:: Given entries ::

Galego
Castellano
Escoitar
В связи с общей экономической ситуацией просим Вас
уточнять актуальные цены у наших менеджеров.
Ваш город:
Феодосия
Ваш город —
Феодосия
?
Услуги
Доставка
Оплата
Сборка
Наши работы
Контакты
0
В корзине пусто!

:::
:: Given entries ::

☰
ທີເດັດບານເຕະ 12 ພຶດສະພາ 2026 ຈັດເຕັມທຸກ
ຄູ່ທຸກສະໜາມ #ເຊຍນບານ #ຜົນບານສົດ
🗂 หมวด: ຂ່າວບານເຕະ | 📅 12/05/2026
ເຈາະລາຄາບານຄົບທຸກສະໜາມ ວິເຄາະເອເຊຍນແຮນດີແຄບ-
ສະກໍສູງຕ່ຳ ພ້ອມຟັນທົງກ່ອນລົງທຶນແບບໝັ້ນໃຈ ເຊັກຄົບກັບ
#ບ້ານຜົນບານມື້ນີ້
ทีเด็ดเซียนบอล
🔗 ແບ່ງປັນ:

:::

◆ Task to carry out
Across the entries above, how many lines include the word "ກສະໜາມ"? Give only the number.

◆ Result of this task
2